I mention this as it’s a better place to begin thinking about this film about a teacher than with the fact that, though the committee really liked Les Choristes, it was panned by a lot of English critics as a sentimental, cliché-ridden film, corny and nostalgic, set comfortingly in the far off 1940s. Moreover it can be said to mark a perceptible decline in French cinema, in contrast to the hard-hitting, socially relevant films of ten years ago like Mathieu Kassovitz’s drama of the Parisian underclass, ‘La Haine’ (Hate). And I guess if we’re honest, a title of Au Revoir Monsieur Les Pommes Frites would not be entirely inappropriate. But then a question might be why is it that so many films about teachers are both manipulative, sentimental and, as Les Choristes is, warm hearted and very enjoyable? The French public certainly enjoyed it. Les Choristes was the success story of French cinema in 2004 out-grossing Shrek2 or Harry Potter 3 at the French box office. It has since topped the DVD chart and a million copies of its soundtrack have been sold.

To the charge that the film is unrealistic, writer-composer-director, Christophe Barratier readily pleads guilty. He wanted, in remaking the 1945 film ‘La Cage aux Rossignols’ to make ‘studio cinema, a cinema of decors, a cinema of the fake, of re-creation,’ allowing him to ‘escape from the contemporary world’. The young first-time director openly acknowledged that he could not set the film in today’s world because he would have had to ‘get into’ delinquency, unemployment, etc. He indeed takes the artifice of the genre a stage further by substituting the voices of a real professional boys’ choir, Les Petits Chanteurs de Saint Marc, for that of the young actors, and this is fairly obvious the moment the young ragamuffins open their mouths to sing.

So it’s a socially irrelevant, highly contrived and sentimental exercise and yet it works. Why? Because it is sincerely sentimental. This is not because it’s true to the boys’ experience; after all these are the equivalents of the damaged delinquents Barratier can’t deal with in contemporary France, and certainly not true to the real experience of being a teacher. Our hero, the teacher, Mathieu, really is, as my son would say, ‘sad’, but it is true to the sentimental, nostalgic view pupils take of their old teachers when they get to adulthood. Teachers are thought of, like Naughtie’s Geography teacher, as ‘in the shadows somewhere’, not quite making it, like Mathieu, in what they really wanted to do. In the hackneyed phrase, ‘those who can’t, teach’. And yet they are also, for many adolescents, stepping stones, tender in memory, into adulthood.

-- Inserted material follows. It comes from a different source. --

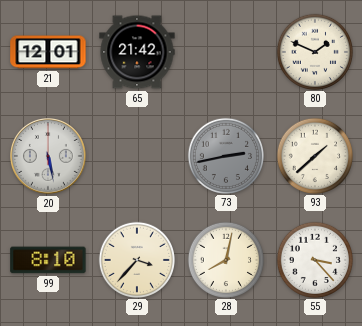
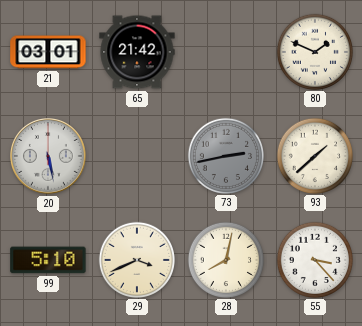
21: 12:01 -> 03:01
99: 8:10 -> 5:10
29: 3:37 -> 3:41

Out for a drink, with an old teaching friend, burly men you’d be careful not to brush up against in the street, would gingerly approach, ‘Excuse me, you’re Mr Molloy, aren’t you? You taught me, early eighties…I knew it was you’. (Remember the brilliant café scene in last season’s ‘L’homme du Train’). And my friend Peter would have no idea who they were and yet their affection for their memories of ‘sir’ were as obvious as their smiles. In truth most pupils mean far less to their teachers than, in time, they do to them. The centres of their lives are elsewhere than their jobs, just like everybody else, yet the fact that they ‘lurk’ in the minds of their former pupils, for good, in both senses of the word, is why the film works.